Honestly, Hamtramck is kind of decayed, and not that great. It isn't dangerous, or ghetto, but it's kind of (very) slowly pointing in that direction. The south end, in particular, isn't too hot. It's still packed with people and new immigrants, though.

You're right that there's nothing remotely similar to Downtown Chicago/Near North Side anywhere in Metro Detroit, but there are healthy and walkable semi-urban and streetcar suburban enclaves. Because the city has done such an awful job of attracting young and prosperous people craving urbanity, a number of suburbs have stepped in and kind of "done the job" for them.

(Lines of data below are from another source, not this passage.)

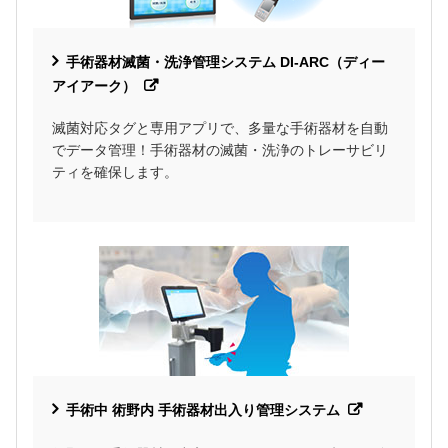
手術器材滅菌・洗浄管理システム DI-ARC（ディー
アイアーク）
滅菌対応タグと専用アプリで、多量な手術器材を自動
でデータ管理！手術器材の滅菌・洗浄のトレーサビリ
ティを確保します。
手術中 術野内 手術器材出入り管理システム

In particular, Birmimgham, Royal Oak and Ferndale have been extremely successful in turning their towns into mini yuppie/urbanist enclaves.
Birmingham is so successful it's frighteningly expensive (you don't get much for under a million) and Royal Oak is also successful, though more middle class and vaguely fratty. Ferndale is very hipster and gay-friendly.

And because Metro Detroit was developed before most metros, there's lots of old-school, semi-walkable suburbia in pretty good shape. Dearborn, Wyandotte, Berkley, Clawson, and the Grosse Pointes are examples of almost 100% walkable suburbs (ok, except for that awful suburban area in Mid-Dearborn where they built on Ford Motor property).